Usos do solo: uma introdução à localização dos usos comerciais

Entender a lógica de localização dos usos comerciais é essencial para entender e planejar cidades. É importante porque permite que as ações de planejamento e intervenção sobre elas, com especial destaque para os planos e projetos urbanísticos, dialoguem com essa lógica, em vez de tentar impor a esses usos uma lógica que lhe é estranha. É o que vemos, por exemplo, em propostas que preveem usos comerciais em locais que não possuem vocação para isso, como se o plano diretor ou o zoneamento tivessem o dom de determinar localizações desconsiderando as necessidades peculiares e diversas que esse tipo de uso possui.

Por outro lado, ainda que dialogar com as vocações locacionais dos usos comerciais implique em não ignorá-las, tampouco significa submeter-se acriticamente a elas, o que também é um erro comum. O próprio sentido de “planejar” traz embutida uma descrença na ideia de que apenas a lógica própria da cidade, ou a lendária “mão invisível do mercado” (imobiliário, neste caso), serão suficientes para gerar resultados satisfatórios. Portanto, planejar significa interagir com essa lógica para orientá-la em direções consideradas mais adequadas do que as tendências existentes.

Neste post, discutimos alguns aspectos importantes para entendermos a localização de usos comerciais.


Foto: Salva Barbera

A pergunta-chave: o que está sendo vendido?

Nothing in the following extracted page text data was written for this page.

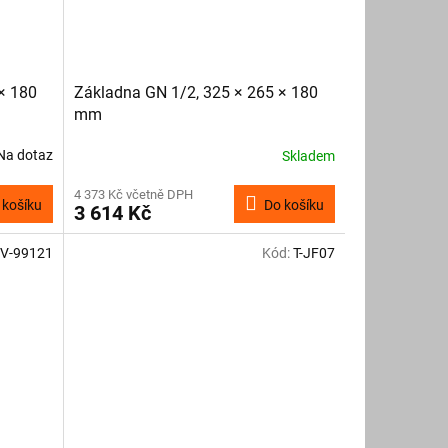
× 180
Základna GN 1/2, 325 × 265 × 180
mm
Na dotaz
Skladem
4 373 Kč včetně DPH
 košíku
Do košíku
3 614 Kč
V-99121
Kód:
T-JF07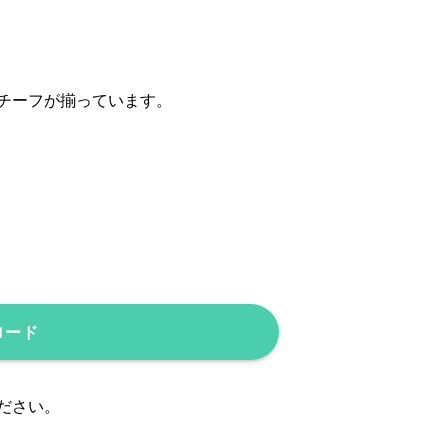
チーフが揃っています。
ロード
ださい。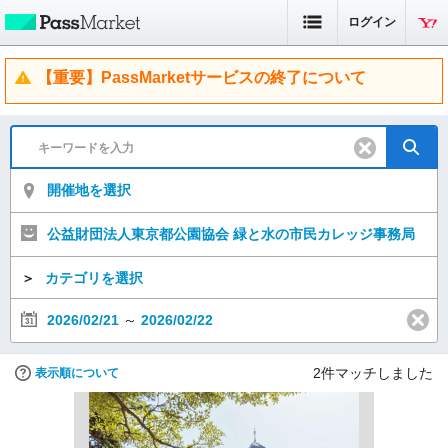
ログイン
【重要】PassMarketサービスの終了について
開催地を選択
公益財団法人東京都公園協会 緑と水の市民カレッジ事務局
＞
カテゴリを選択
2026/02/21
～
2026/02/22
2
件マッチしました
表示順について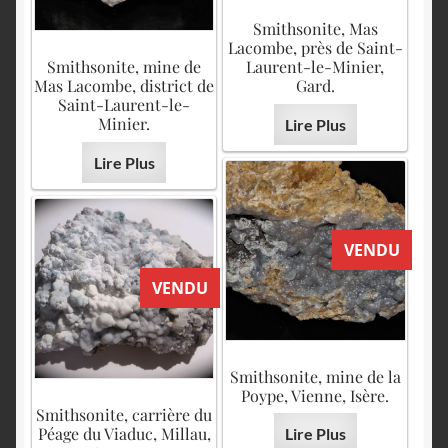
Smithsonite, Mas
Lacombe, près de Saint-
Smithsonite, mine de
Laurent-le-Minier,
Mas Lacombe, district de
Gard.
Saint-Laurent-le-
Minier.
Lire Plus
Lire Plus
VENDU
VENDU
Smithsonite, mine de la
Poype, Vienne, Isère.
Smithsonite, carrière du
Péage du Viaduc, Millau,
Lire Plus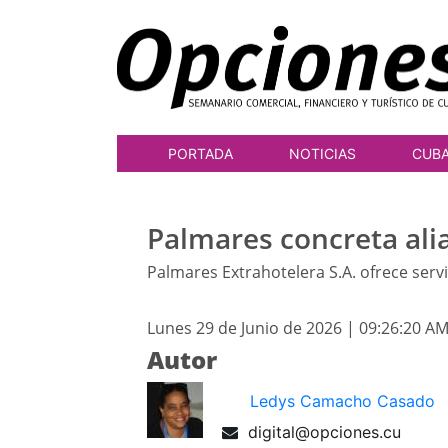
PORTADA
NOTICIAS
CUB
Palmares concreta al
Palmares Extrahotelera S.A. ofrece serv
Lunes 29 de Junio de 2026 | 09:26:20 A
Autor
Ledys Camacho Casado
digital@opciones.cu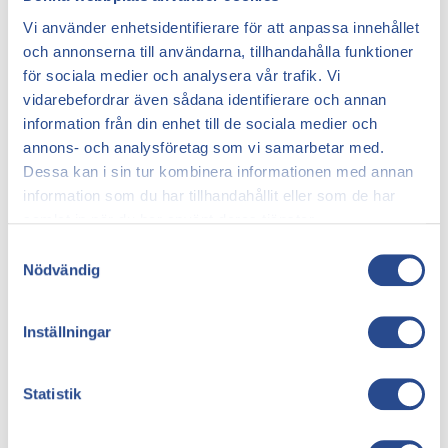
Vi använder enhetsidentifierare för att anpassa innehållet
och annonserna till användarna, tillhandahålla funktioner
för sociala medier och analysera vår trafik. Vi
Efter graviditet kan synliga blodkärl tas bort
vidarebefordrar även sådana identifierare och annan
information från din enhet till de sociala medier och
annons- och analysföretag som vi samarbetar med.
Dessa kan i sin tur kombinera informationen med annan
information som du har tillhandahållit eller som de har
samlat in när du har använt deras tjänster.
Samtyckesval
Nödvändig
Inställningar
Ta bort åderbråck med laserbehandling
Statistik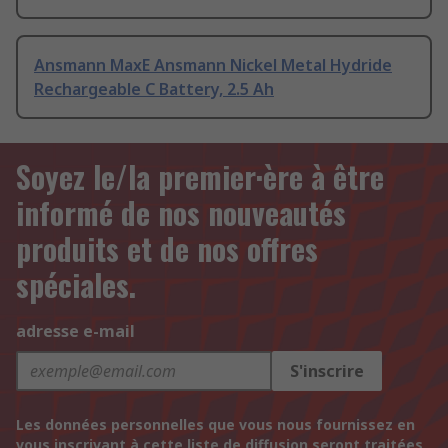
Ansmann MaxE Ansmann Nickel Metal Hydride
Rechargeable C Battery, 2.5 Ah
Soyez le/la premier·ère à être
informé de nos nouveautés
produits et de nos offres
spéciales.
adresse e-mail
S'inscrire
Les données personnelles que vous nous fournissez en
vous inscrivant à cette liste de diffusion seront traitées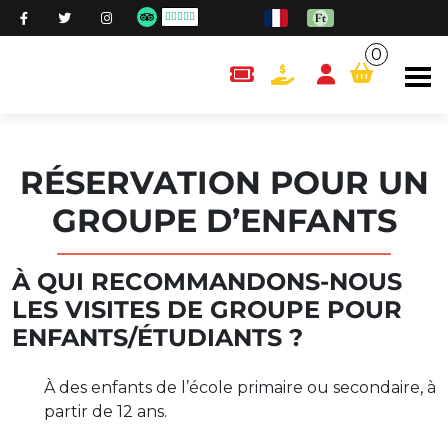
0
content.cart
RÉSERVATION POUR UN
GROUPE D’ENFANTS
À QUI RECOMMANDONS-NOUS
LES VISITES DE GROUPE POUR
ENFANTS/ÉTUDIANTS ?
À des enfants de l’école primaire ou secondaire, à
partir de 12 ans.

Como não poderia deixar de ser, o fator crucial para estudarmos a lógica de localização dos usos comerciais é o tipo de produto que está sendo vendido. É ele que define os três aspectos mais determinantes para entendermos essa lógica:

  • a frequência com que esse produto costuma ser comprado e/ou consumido;
  • a tendência ao agrupamento com outros usos comerciais;
  • o público alvo, isto é, o perfil do consumidor típico.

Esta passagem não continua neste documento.